Por Wilfredo Arriola
Las cosas que a su momento parecieron trágicas hoy nos dan una enseñanza diferente, cambia la mirada y en ella el sentimiento que nos deja. Transitar por el pasado se convierte en algo tan rutinario que esa sensación es la que suele dictar el ánimo de hoy, eso, dependiendo de qué relación tengamos con el que fuimos, sí lo vemos con alegría o es una página la cual queremos pasar, pero solo de nombre, no por decisión. Las memorias se convierten en nuestro cielo, a veces con tormenta o el mejor de los soles, nombrarlo es lo que nos trae a este escrito.

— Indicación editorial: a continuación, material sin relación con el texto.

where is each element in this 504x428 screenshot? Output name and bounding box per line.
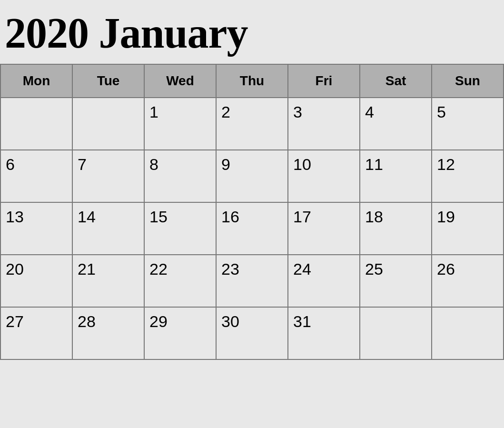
calendar-day[interactable]: 8 bbox=[144, 150, 216, 202]
calendar-header: 2020 January bbox=[0, 0, 504, 64]
calendar-day[interactable]: 1 bbox=[144, 98, 216, 150]
calendar-day[interactable]: 12 bbox=[432, 150, 504, 202]
calendar-day bbox=[72, 98, 144, 150]
weekday-sat: Sat bbox=[360, 64, 432, 98]
calendar-day bbox=[432, 307, 504, 359]
calendar-week-row: 13141516171819 bbox=[0, 202, 504, 255]
calendar-day[interactable]: 27 bbox=[0, 307, 72, 359]
calendar-month: January bbox=[99, 10, 248, 57]
calendar-body: 1234567891011121314151617181920212223242… bbox=[0, 98, 504, 359]
calendar-day[interactable]: 9 bbox=[216, 150, 288, 202]
calendar-day[interactable]: 16 bbox=[216, 202, 288, 255]
calendar-weekdays-header: Mon Tue Wed Thu Fri Sat Sun bbox=[0, 64, 504, 98]
calendar-day[interactable]: 4 bbox=[360, 98, 432, 150]
calendar-day[interactable]: 7 bbox=[72, 150, 144, 202]
calendar-day[interactable]: 5 bbox=[432, 98, 504, 150]
calendar-day[interactable]: 31 bbox=[288, 307, 360, 359]
calendar-day bbox=[0, 98, 72, 150]
calendar-day[interactable]: 18 bbox=[360, 202, 432, 255]
weekday-tue: Tue bbox=[72, 64, 144, 98]
calendar-year: 2020 bbox=[5, 10, 89, 57]
calendar-day[interactable]: 30 bbox=[216, 307, 288, 359]
weekday-mon: Mon bbox=[0, 64, 72, 98]
calendar-day[interactable]: 6 bbox=[0, 150, 72, 202]
calendar-day[interactable]: 26 bbox=[432, 255, 504, 307]
weekday-fri: Fri bbox=[288, 64, 360, 98]
calendar-week-row: 20212223242526 bbox=[0, 255, 504, 307]
calendar-week-row: 6789101112 bbox=[0, 150, 504, 202]
calendar-day[interactable]: 10 bbox=[288, 150, 360, 202]
calendar-day[interactable]: 15 bbox=[144, 202, 216, 255]
calendar-day[interactable]: 24 bbox=[288, 255, 360, 307]
calendar-day[interactable]: 25 bbox=[360, 255, 432, 307]
calendar-day[interactable]: 19 bbox=[432, 202, 504, 255]
calendar-table: Mon Tue Wed Thu Fri Sat Sun 123456789101… bbox=[0, 64, 504, 360]
weekday-row: Mon Tue Wed Thu Fri Sat Sun bbox=[0, 64, 504, 98]
calendar-week-row: 12345 bbox=[0, 98, 504, 150]
calendar-day[interactable]: 3 bbox=[288, 98, 360, 150]
calendar-day[interactable]: 13 bbox=[0, 202, 72, 255]
calendar-day[interactable]: 11 bbox=[360, 150, 432, 202]
calendar-day[interactable]: 28 bbox=[72, 307, 144, 359]
calendar-day[interactable]: 14 bbox=[72, 202, 144, 255]
calendar-day[interactable]: 2 bbox=[216, 98, 288, 150]
calendar-day[interactable]: 29 bbox=[144, 307, 216, 359]
calendar-day[interactable]: 23 bbox=[216, 255, 288, 307]
weekday-thu: Thu bbox=[216, 64, 288, 98]
calendar-title: 2020 January bbox=[5, 10, 499, 57]
calendar-day[interactable]: 21 bbox=[72, 255, 144, 307]
calendar-day[interactable]: 22 bbox=[144, 255, 216, 307]
weekday-sun: Sun bbox=[432, 64, 504, 98]
calendar-day[interactable]: 20 bbox=[0, 255, 72, 307]
calendar-day[interactable]: 17 bbox=[288, 202, 360, 255]
calendar-day bbox=[360, 307, 432, 359]
weekday-wed: Wed bbox=[144, 64, 216, 98]
calendar-week-row: 2728293031 bbox=[0, 307, 504, 359]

Piedad Bonnett, en su poema Las Cicatrices, dicta: “Las cicatrices, pues, son las costuras de la memoria, un remate imperfecto que nos sana dañándonos. La forma que el tiempo encuentra de que nunca olvidemos las heridas”. Hay fechas que nos sacuden la existencia, que cada vez que volvemos a vivirlas, al año o a los años, ponen el dedo en la llaga, una herida secada de a poco, pero con la susceptibilidad de un presente débil, o no tan necesariamente así, porque basta con un recuerdo para poblar de fantasmas lo que a su momento vivimos. La pregunta es, ¿cómo me llevo con mis cicatrices? ¿de qué manera he aislado aquello que a su momento me marcó? ¿sigue siendo tan devastador ese pasado? ¿o lo miro con el crecimiento de mi actualidad? Navegar el pasado es propio de quienes se quieren aventurar en lo acido de lo que fue, ya un poco más por deporte que por reflejo, de vez en cuando retarse así mismo pone en evidencia el crecimiento del hoy. Llevarse bien con las memorias es sacar partida de un juego donde no hay ganadores ni perdedores, puesto el tiempo es el que funge como moderador, y en su afronte, solo queda la memoria, y es ahí, donde se elige en que parte uno se queda, si en el de la experiencia o en el de la amargura.
Recordar es editar el pasado, de poco en poco menos integro, más con la depuración de lo que nos queda en nuestra mentalidad. Me quedo con lo necesario del pasado, y ese, quizá ni siquiera puedo definirlo como tal, simplemente está dentro de mí como un reflejo, como una mirada, como un consejo no pedido, como un perdón que sin querer he aprendido a dar, como un hábito que formé y hoy se ha vuelto parte de mí. En mi voz, que se desgasta de poco a poco, en mis elecciones, en lo que destaco de mis amistades, en traer de las memorias una posibilidad de descubrir lo esencial ahora de las cosas. Sin ellas no fuera en quién me he convertido. “Debo mucho a quienes no amo. El alivio con que acepto que son más queridos por otro. La alegría de no ser yo, el lobo de sus ovejas”. Dice Wislawa Szymborska con la valentía de la verdad, que no es tarea fácil, ya que confesar lo contrario se vuelve una tarea peor, agradecer el sufrimiento no es tan crucial como confesar la felicidad de aquellos a los que amamos, el primero nos radicaliza, pero el segundo, ese nos vuelve indefensos y está bien serlo, con las personas indicadas. Somos memorias, pero ¿de cuáles?